I look up, hope streaming through me, but pure helplessness holding it at bay. “If I knew, Momma, I would have done it already.”

“Well, you’ve got the park announcement coming up,” she says matter-of-factly. “Maybe that would be a good time.”

My mouth drops open. “In front of other people?”

“Yes, Mister Stansfield,” she says. “Emma seems like she would enjoy that. She’d like to see you apologizing and begging for her hand back in front of a great many people.” She scribbles something down on the pad quickly. “You can buy a bunch of flowers from her shop to do it.”

She drops the pen like it’s a mic, and she leans back in her chair, a self-satisfied smile on her face.

“That’s it. That’s all you need. A few minutes with that mic on that stage in front of everyone in town declaring your undying love for the girl next door, with all of her flower arrangements around her. It’s perfect.”

“Momma,” I say, pure disbelief in my voice. “The park thing is five days away. I can’t plan that in five days.”

“Plan what?” Momma rips the paper off the pad and pushes it toward me. “I wrote down everything you need to say right there.”

I pick up the paper, but I can’t read any of the words. Momma’s penmanship is not that great, and she writes in cursive with a slant that makes it hard to read. I don’t have the attention span to do this right now, and I slap my palm down over the paper.

“I’m not just gonna get up in front of everything and read something that my mommy wrote.”

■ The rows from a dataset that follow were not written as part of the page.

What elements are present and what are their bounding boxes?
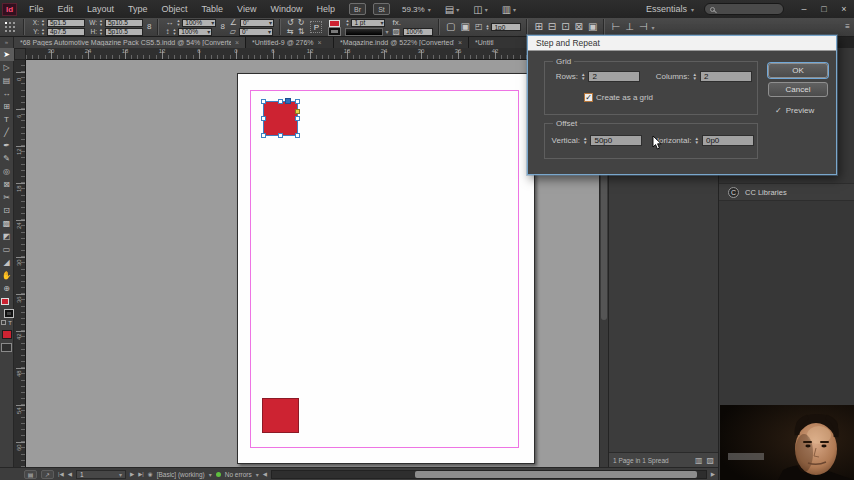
stroke-weight-dropdown[interactable]: ▾: [351, 19, 385, 27]
menu-help[interactable]: Help: [309, 0, 342, 18]
selected-red-rectangle[interactable]: [263, 101, 298, 136]
menu-view[interactable]: View: [230, 0, 263, 18]
pages-view-icon[interactable]: ▥: [695, 456, 703, 465]
vertical-offset-field[interactable]: [590, 135, 642, 146]
tool-rectangle-frame[interactable]: ⊠: [0, 178, 14, 191]
fill-swatch[interactable]: [1, 298, 9, 305]
tool-line[interactable]: ╱: [0, 126, 14, 139]
stroke-weight-field[interactable]: [352, 20, 380, 26]
previous-page-button[interactable]: ◀: [68, 471, 72, 477]
menu-layout[interactable]: Layout: [80, 0, 121, 18]
tool-gradient-feather[interactable]: ◩: [0, 230, 14, 243]
apply-color-button[interactable]: [2, 330, 12, 339]
constrain-wh-chain-icon[interactable]: 8: [146, 23, 152, 31]
tab-document-3[interactable]: *Magazine.indd @ 522% [Converted] ×: [334, 37, 469, 48]
fill-stroke-indicator[interactable]: [0, 298, 14, 318]
w-field[interactable]: [105, 19, 143, 27]
fit-content-to-frame-icon[interactable]: ⊠: [574, 19, 584, 35]
search-box[interactable]: [704, 3, 784, 15]
selection-handle[interactable]: [278, 99, 283, 104]
tab-close-icon[interactable]: ×: [458, 39, 462, 46]
next-page-button[interactable]: ▶: [130, 471, 134, 477]
reference-point-proxy[interactable]: [5, 22, 16, 33]
horizontal-scrollbar-thumb[interactable]: [415, 471, 697, 478]
arrange-documents-dropdown[interactable]: ▥ ▾: [502, 4, 516, 15]
selection-handle[interactable]: [261, 99, 266, 104]
selection-handle[interactable]: [261, 133, 266, 138]
menu-window[interactable]: Window: [263, 0, 309, 18]
flip-horizontal-icon[interactable]: ⇆: [286, 28, 295, 36]
scroll-left-arrow[interactable]: ◀: [263, 471, 267, 477]
wrap-around-icon[interactable]: ▣: [459, 19, 470, 35]
x-stepper[interactable]: ▲ ▼: [41, 19, 45, 26]
restore-button[interactable]: □: [814, 1, 834, 17]
horizontal-stepper[interactable]: ▲ ▼: [694, 137, 698, 145]
cancel-button[interactable]: Cancel: [768, 82, 828, 97]
tool-direct-selection[interactable]: ▷: [0, 61, 14, 74]
scroll-right-arrow[interactable]: ▶: [711, 471, 715, 477]
selection-handle[interactable]: [278, 133, 283, 138]
tool-type[interactable]: T: [0, 113, 14, 126]
tool-hand[interactable]: ✋: [0, 269, 14, 282]
selection-handle[interactable]: [295, 133, 300, 138]
rows-stepper[interactable]: ▲ ▼: [581, 73, 585, 81]
fit-frame-to-content-icon[interactable]: ▣: [587, 19, 598, 35]
columns-field[interactable]: [700, 71, 752, 82]
align-left-icon[interactable]: ⊢: [610, 19, 621, 35]
tool-content-collector[interactable]: ⊞: [0, 100, 14, 113]
ok-button[interactable]: OK: [768, 63, 828, 78]
select-container-p-icon[interactable]: P: [310, 21, 322, 33]
rotation-angle-dropdown[interactable]: ▾: [240, 19, 274, 27]
h-stepper[interactable]: ▲ ▼: [99, 28, 103, 35]
vertical-ruler[interactable]: 0 6 12 18 24 30 36 42 48 54 60: [14, 60, 26, 467]
screen-mode-button[interactable]: [1, 343, 12, 352]
rotation-angle-field[interactable]: [241, 20, 269, 26]
align-right-icon[interactable]: ⊣: [638, 19, 649, 35]
tab-document-4[interactable]: *Untitl: [469, 37, 529, 48]
scale-x-dropdown[interactable]: ▾: [182, 19, 216, 27]
flip-vertical-icon[interactable]: ⇅: [297, 28, 306, 36]
view-options-dropdown[interactable]: ▤ ▾: [445, 4, 459, 15]
preview-option[interactable]: ✓ Preview: [775, 106, 814, 115]
shear-angle-field[interactable]: [240, 29, 268, 35]
tab-close-icon[interactable]: ×: [318, 39, 322, 46]
tool-gap[interactable]: ↔: [0, 87, 14, 100]
selection-handle[interactable]: [295, 116, 300, 121]
minimize-button[interactable]: –: [794, 1, 814, 17]
corner-size-field[interactable]: [491, 23, 521, 31]
h-field[interactable]: [105, 28, 143, 36]
tool-pen[interactable]: ✒: [0, 139, 14, 152]
tool-free-transform[interactable]: ⊡: [0, 204, 14, 217]
bridge-button[interactable]: Br: [349, 3, 366, 15]
vertical-stepper[interactable]: ▲ ▼: [583, 137, 587, 145]
scale-x-field[interactable]: [183, 20, 211, 26]
tool-ellipse[interactable]: ◎: [0, 165, 14, 178]
menu-table[interactable]: Table: [195, 0, 231, 18]
tool-note[interactable]: ▭: [0, 243, 14, 256]
fill-frame-proportionally-icon[interactable]: ⊞: [533, 19, 543, 35]
stroke-weight-stepper[interactable]: ▲ ▼: [345, 19, 349, 26]
tool-eyedropper[interactable]: ◢: [0, 256, 14, 269]
last-page-button[interactable]: ▶|: [138, 471, 144, 477]
stroke-style-dropdown[interactable]: [345, 28, 383, 36]
scale-y-dropdown[interactable]: ▾: [178, 28, 212, 36]
horizontal-scrollbar[interactable]: [271, 470, 707, 479]
document-canvas[interactable]: [26, 60, 599, 467]
toolbar-collapse-icon[interactable]: »: [5, 37, 8, 48]
tool-pencil[interactable]: ✎: [0, 152, 14, 165]
y-stepper[interactable]: ▲ ▼: [41, 28, 45, 35]
workspace-switcher[interactable]: Essentials ▾: [646, 4, 694, 14]
opacity-field[interactable]: [403, 28, 433, 36]
tab-document-1[interactable]: *68 Pages Automotive Magazine Pack CS5.5…: [14, 37, 246, 48]
menu-type[interactable]: Type: [121, 0, 155, 18]
red-rectangle[interactable]: [262, 398, 299, 433]
status-share-button[interactable]: ↗: [41, 470, 54, 479]
scale-x-stepper[interactable]: ▲ ▼: [176, 19, 180, 26]
y-field[interactable]: [47, 28, 85, 36]
chevron-down-icon[interactable]: ▾: [256, 471, 259, 478]
tool-selection[interactable]: ➤: [0, 48, 14, 61]
fit-content-proportionally-icon[interactable]: ⊟: [547, 19, 557, 35]
tool-gradient[interactable]: ▩: [0, 217, 14, 230]
horizontal-ruler[interactable]: 30 24 18 12 6 0 6 12 18 24 30 36 42 48: [26, 48, 608, 60]
cc-libraries-panel-tab[interactable]: C CC Libraries: [719, 183, 854, 201]
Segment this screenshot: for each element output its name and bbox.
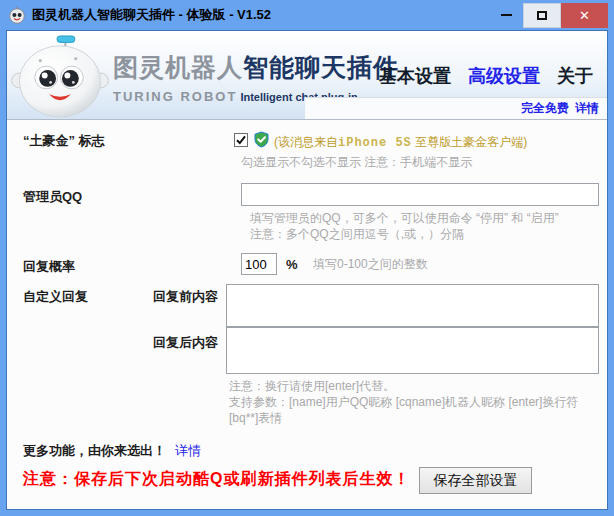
window-controls: ✕	[489, 0, 614, 30]
reply-before-textarea[interactable]	[226, 284, 599, 327]
logo-cn-gray: 图灵机器人	[113, 53, 243, 81]
checkmark-icon	[235, 134, 247, 146]
nav-advanced-settings[interactable]: 高级设置	[468, 64, 540, 88]
maximize-button[interactable]	[523, 3, 561, 28]
reply-rate-input[interactable]	[241, 253, 277, 275]
gold-flag-sample-text: (该消息来自iPhone 5S 至尊版土豪金客户端)	[274, 134, 527, 151]
close-icon: ✕	[579, 8, 590, 23]
reply-after-textarea[interactable]	[226, 327, 599, 374]
settings-form: “土豪金” 标志 (该消息来自iPhone 5S 至尊版土豪金客户端) 勾选显示…	[7, 120, 607, 509]
reply-rate-label: 回复概率	[23, 258, 75, 276]
minimize-button[interactable]	[489, 3, 523, 28]
minimize-icon	[501, 14, 512, 16]
gold-text-suffix: 至尊版土豪金客户端)	[412, 135, 527, 149]
shield-check-icon	[253, 131, 270, 148]
gold-flag-label: “土豪金” 标志	[23, 132, 105, 150]
header-nav: 基本设置 高级设置 关于	[379, 64, 593, 88]
more-features-text: 更多功能，由你来选出！	[23, 443, 166, 458]
custom-reply-hint-1: 注意：换行请使用[enter]代替。	[229, 378, 395, 395]
gold-text-device: iPhone 5S	[338, 136, 412, 150]
more-features-row: 更多功能，由你来选出！详情	[23, 442, 201, 460]
free-details-link[interactable]: 详情	[575, 100, 599, 117]
maximize-icon	[537, 11, 547, 20]
custom-reply-label: 自定义回复	[23, 288, 88, 306]
logo-cn-dark: 智能聊天插件	[243, 53, 399, 81]
nav-basic-settings[interactable]: 基本设置	[379, 64, 451, 88]
free-strip: 完全免费 详情	[305, 97, 607, 119]
admin-qq-hint-2: 注意：多个QQ之间用逗号（,或，）分隔	[250, 226, 464, 243]
reply-rate-hint: 填写0-100之间的整数	[313, 256, 428, 273]
reply-after-label: 回复后内容	[153, 334, 218, 352]
robot-logo-icon	[9, 33, 111, 118]
admin-qq-input[interactable]	[241, 183, 599, 206]
dialog-body: 图灵机器人智能聊天插件 TURING ROBOTIntelligent chat…	[6, 30, 608, 510]
gold-flag-hint: 勾选显示不勾选不显示 注意：手机端不显示	[241, 154, 472, 171]
logo-en: TURING ROBOT	[113, 89, 237, 104]
nav-about[interactable]: 关于	[557, 64, 593, 88]
close-button[interactable]: ✕	[561, 3, 608, 28]
admin-qq-hint-1: 填写管理员的QQ，可多个，可以使用命令 “停用” 和 “启用”	[250, 210, 559, 227]
gold-flag-checkbox[interactable]	[234, 133, 248, 147]
more-details-link[interactable]: 详情	[175, 443, 201, 458]
header: 图灵机器人智能聊天插件 TURING ROBOTIntelligent chat…	[7, 31, 607, 120]
robot-app-icon	[8, 6, 26, 24]
custom-reply-hint-3: [bq**]表情	[229, 410, 282, 427]
titlebar: 图灵机器人智能聊天插件 - 体验版 - V1.52 ✕	[0, 0, 614, 30]
window-title: 图灵机器人智能聊天插件 - 体验版 - V1.52	[32, 6, 271, 24]
admin-qq-label: 管理员QQ	[23, 188, 82, 206]
percent-sign: %	[286, 257, 298, 272]
app-window: 图灵机器人智能聊天插件 - 体验版 - V1.52 ✕	[0, 0, 614, 516]
custom-reply-hint-2: 支持参数：[name]用户QQ昵称 [cqname]机器人昵称 [enter]换…	[229, 394, 578, 411]
save-warning-text: 注意：保存后下次启动酷Q或刷新插件列表后生效！	[23, 469, 410, 490]
save-all-button[interactable]: 保存全部设置	[419, 467, 532, 494]
reply-before-label: 回复前内容	[153, 288, 218, 306]
free-label[interactable]: 完全免费	[521, 100, 569, 117]
gold-text-prefix: (该消息来自	[274, 135, 338, 149]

“It’ll be better than anything you can come up with,” she says, and she marches away from the table again. “I don’t care what you do, Aaron,” she says from the kitchen sink. “But the moping has to stop. And the best way to do that is to get that lovely girl back into your life. ”

“She’s not a girl, Momma,” I say wearily. “Just like I’m not a boy.”

I look down at the paper, my thoughts racing. How hard would it be to ask Jean for a few minutes before things begin? How hard would it be to send spies next door to Emma’s shop to buy up the flower arrangements she’s made? I have over two dozen employees at the hardware store, and even if Emma catches on that they all work there, they can simply say it’s their mother’s birthday or their grandparents’ anniversary or their girlfriend’s something.

How hard would it really be?

And a little voice in the back of my head starts screaming, growing louder and louder with every passing moment.

It won’t be that hard, Aaron. Just get it done.